Max Sets the Style (1914) A Silent Film Review

The charming Max Linder has a fashion disaster on the way to his own wedding and ends up shoeless. With no proper replacements available, Max must convince the Parisian smart set that the grungy worker boots he is wearing are actually the latest style.

Home Media Availability: Released on DVD.

About eight decades ahead of his time…

Chaplin called him his professor. He was one of the very first international movie stars. He was the toast of France back when France was top dog in the movie game. And yet Max Linder remains an obscure figure for many in the moviegoing public.

How do you describe Linder and his Max character? Well, like Chaplin’s Little Tramp, Max was an eternal optimist. Unlike Chaplin, his character often started out at the top of the socioeconomic scale. Some of Linder’s French films had much in common with the works of P.G. Wodehouse, in which a well-to-do fellow must extricate himself from a mess of his own making. Others just involved Max getting into mischief, such as trying to steal a snapshot of a woman in her bathing costume. (We’ll be covering Linder’s American films at a later time.)

The tie that will not tie.
The tie that will not tie.

Max Sets the Style combines both flavors of Max. He plays a perky young fellow who is going to be married. A groom needs a necktie and he attempts to tie the stubborn thing in front of a mirror. Unfortunately, the mirror is hung above a fireplace and before he knows what has happened, Max’s dainty little high-heeled dress shoes have melted.

Talk about a hot foot.
Talk about a hot foot.

Max doesn’t detect a problem until he loses his sole in the middle of the street. (Call a priest! Hee hee heeeeee.) This is a disaster! How can he present himself to his betrothed in bare feet? In a panic, he buys the shoes right off the feet of the first person he sees. Only after the transaction is complete does he realize that he has bought a pair of lace-up work boots.

Max has no choice. He must try to brazen it out. He marches into the drawing room where the bride’s family is waiting, declares his shoes to be the latest style… and promptly gets thrown out. Max has two options: he can either come clean and confess his accident to his fiancée or he can continue his charade. The first option is more sensible but who comes to comedy for sensible behavior? Max is out to make work shoes the stylish accessory of the season!

Everyone is wearing them! You just haven't seen it yet!
Everyone is wearing them! You just haven’t seen it yet!

Max Sets the Style is a featherweight comedy. It practically floats away as you watch it. The plot barely exists, it’s basically an excuse for Max to do his thing. However, no one could do comedy quite like Max Linder. A mercurial creatures, Max dances about giddily when things are going right and descends into sobbing despair when they go wrong. These emotions are communicated eloquently by Linder’s graceful movements and his huge eyes.

What a personality!
What a personality!

The story is told with a minimum of title cards and in spite of language and cultural barriers and the passage of more than a century since the film was made, the simple plot is communicated loud and clear.
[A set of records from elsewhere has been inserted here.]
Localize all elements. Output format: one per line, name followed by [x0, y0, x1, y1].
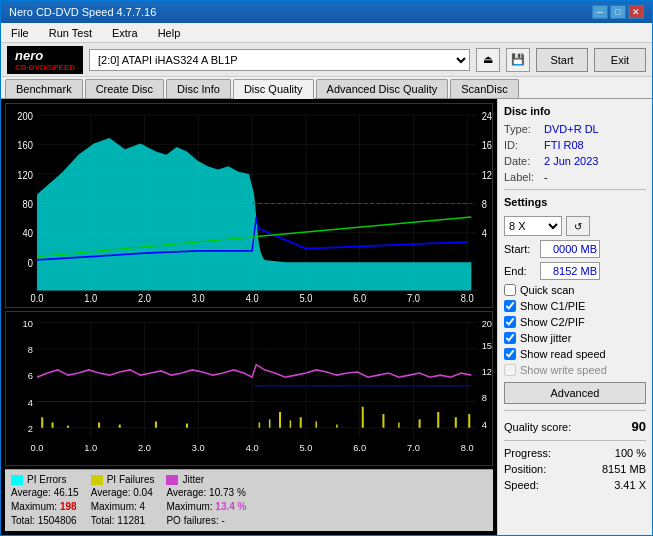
show-jitter-row: Show jitter [504, 332, 646, 344]
legend-pi-failures-avg: Average: 0.04 [91, 486, 155, 499]
show-read-speed-checkbox[interactable] [504, 348, 516, 360]
speed-label: Speed: [504, 479, 539, 491]
svg-rect-39 [6, 312, 492, 465]
divider-3 [504, 440, 646, 441]
svg-text:160: 160 [17, 140, 33, 151]
legend-pi-failures-total: Total: 11281 [91, 514, 155, 527]
eject-button[interactable]: ⏏ [476, 48, 500, 72]
legend-pi-errors-max: Maximum: 198 [11, 500, 79, 513]
legend-pi-errors-avg: Average: 46.15 [11, 486, 79, 499]
top-chart: 200 160 120 80 40 0 24 16 12 8 4 0.0 1.0… [5, 103, 493, 308]
tab-disc-info[interactable]: Disc Info [166, 79, 231, 98]
speed-select[interactable]: 8 X Max 4 X [504, 216, 562, 236]
legend-jitter-avg: Average: 10.73 % [166, 486, 246, 499]
chart-legend: PI Errors Average: 46.15 Maximum: 198 To… [5, 469, 493, 531]
svg-text:6.0: 6.0 [353, 292, 366, 303]
tab-create-disc[interactable]: Create Disc [85, 79, 164, 98]
bottom-chart: 10 8 6 4 2 20 15 12 8 4 0.0 1.0 2.0 3.0 [5, 311, 493, 466]
show-c1pie-checkbox[interactable] [504, 300, 516, 312]
speed-row-progress: Speed: 3.41 X [504, 479, 646, 491]
end-input[interactable] [540, 262, 600, 280]
svg-text:15: 15 [482, 341, 492, 351]
tab-scandisc[interactable]: ScanDisc [450, 79, 518, 98]
svg-text:4: 4 [482, 420, 487, 430]
show-c1pie-row: Show C1/PIE [504, 300, 646, 312]
svg-text:0.0: 0.0 [31, 443, 44, 453]
speed-row: 8 X Max 4 X ↺ [504, 216, 646, 236]
show-c2pif-checkbox[interactable] [504, 316, 516, 328]
svg-text:7.0: 7.0 [407, 292, 420, 303]
start-input[interactable] [540, 240, 600, 258]
show-write-speed-row: Show write speed [504, 364, 646, 376]
svg-text:3.0: 3.0 [192, 292, 205, 303]
quality-score-row: Quality score: 90 [504, 419, 646, 434]
svg-text:6: 6 [28, 372, 33, 382]
show-jitter-checkbox[interactable] [504, 332, 516, 344]
end-label: End: [504, 265, 536, 277]
menu-file[interactable]: File [5, 26, 35, 40]
svg-text:2.0: 2.0 [138, 292, 151, 303]
quick-scan-checkbox[interactable] [504, 284, 516, 296]
legend-pi-errors: PI Errors Average: 46.15 Maximum: 198 To… [11, 474, 79, 527]
refresh-button[interactable]: ↺ [566, 216, 590, 236]
svg-text:12: 12 [482, 169, 492, 180]
menu-help[interactable]: Help [152, 26, 187, 40]
svg-text:80: 80 [23, 199, 34, 210]
show-c2pif-label: Show C2/PIF [520, 316, 585, 328]
svg-text:0: 0 [28, 257, 34, 268]
menu-run-test[interactable]: Run Test [43, 26, 98, 40]
svg-text:4: 4 [482, 228, 488, 239]
quality-score-value: 90 [632, 419, 646, 434]
tab-advanced-disc-quality[interactable]: Advanced Disc Quality [316, 79, 449, 98]
advanced-button[interactable]: Advanced [504, 382, 646, 404]
svg-text:8.0: 8.0 [461, 292, 474, 303]
disc-info-title: Disc info [504, 105, 646, 117]
show-write-speed-checkbox[interactable] [504, 364, 516, 376]
position-row: Position: 8151 MB [504, 463, 646, 475]
legend-jitter-label: Jitter [182, 474, 204, 485]
svg-text:6.0: 6.0 [353, 443, 366, 453]
svg-text:3.0: 3.0 [192, 443, 205, 453]
disc-info-label: Label: - [504, 171, 646, 183]
legend-pi-errors-color [11, 475, 23, 485]
tab-benchmark[interactable]: Benchmark [5, 79, 83, 98]
legend-pi-errors-total: Total: 1504806 [11, 514, 79, 527]
legend-pi-failures-label: PI Failures [107, 474, 155, 485]
start-button[interactable]: Start [536, 48, 588, 72]
logo: nero CD·DVD/SPEED [7, 46, 83, 74]
exit-button[interactable]: Exit [594, 48, 646, 72]
svg-text:1.0: 1.0 [84, 443, 97, 453]
disc-info-type: Type: DVD+R DL [504, 123, 646, 135]
show-read-speed-row: Show read speed [504, 348, 646, 360]
svg-text:40: 40 [23, 228, 34, 239]
drive-select[interactable]: [2:0] ATAPI iHAS324 A BL1P [89, 49, 470, 71]
legend-jitter-po: PO failures: - [166, 514, 246, 527]
divider-2 [504, 410, 646, 411]
svg-text:20: 20 [482, 319, 492, 329]
menu-extra[interactable]: Extra [106, 26, 144, 40]
svg-text:4.0: 4.0 [246, 292, 259, 303]
title-bar: Nero CD-DVD Speed 4.7.7.16 ─ □ ✕ [1, 1, 652, 23]
chart-area: 200 160 120 80 40 0 24 16 12 8 4 0.0 1.0… [1, 99, 497, 535]
quick-scan-row: Quick scan [504, 284, 646, 296]
svg-text:8: 8 [28, 345, 33, 355]
svg-text:2: 2 [28, 424, 33, 434]
show-read-speed-label: Show read speed [520, 348, 606, 360]
maximize-button[interactable]: □ [610, 5, 626, 19]
main-window: Nero CD-DVD Speed 4.7.7.16 ─ □ ✕ File Ru… [0, 0, 653, 536]
svg-text:10: 10 [23, 319, 33, 329]
progress-value: 100 % [615, 447, 646, 459]
speed-value: 3.41 X [614, 479, 646, 491]
tab-bar: Benchmark Create Disc Disc Info Disc Qua… [1, 77, 652, 99]
logo-sub: CD·DVD/SPEED [15, 63, 75, 72]
close-button[interactable]: ✕ [628, 5, 644, 19]
legend-pi-failures-color [91, 475, 103, 485]
svg-text:16: 16 [482, 140, 492, 151]
svg-text:8.0: 8.0 [461, 443, 474, 453]
tab-disc-quality[interactable]: Disc Quality [233, 79, 314, 99]
show-c2pif-row: Show C2/PIF [504, 316, 646, 328]
title-bar-controls: ─ □ ✕ [592, 5, 644, 19]
save-button[interactable]: 💾 [506, 48, 530, 72]
end-mb-row: End: [504, 262, 646, 280]
minimize-button[interactable]: ─ [592, 5, 608, 19]
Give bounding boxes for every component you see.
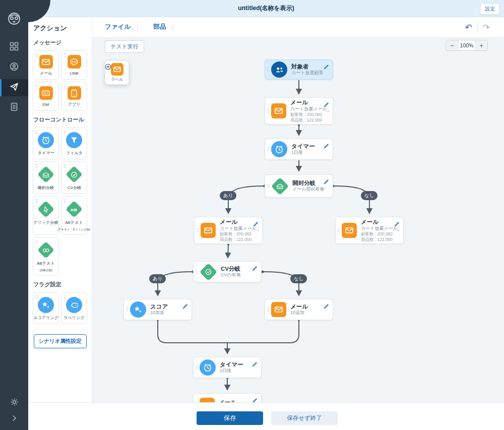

This is a testament to Linder’s skill as a pantomime comedian.

Max Sets the Style is not Linder’s best surviving short (from his French period, my favorite is The Troubles of a Grass Widower) but it is a light bit of fun and is shows off his charisma and distinct screen personality. The plot has been used time and again in movies and on television but rarely with the magic that Linder’s personality gives it.

Ahead of his time in more ways than one.
Ahead of his time in more ways than one.

Linder was one of the most popular stars of the pre-feature era and it’s high time that more people discover why. Do give him a try.

Oh and one more side note. Ironically, the lace-up work boots that Max dons are far more familiar and stylish to modern audiences than his dainty high-heeled dress shoes. Max was grunge almost eight decades before it hit the mainstream. Not too shabby.

Movies Silently’s Score: ★★½

Where can I see it?

Max Sets the Style was released on DVD as part of the Laugh with Max Linder disc. It’s now out-of-print but is available used.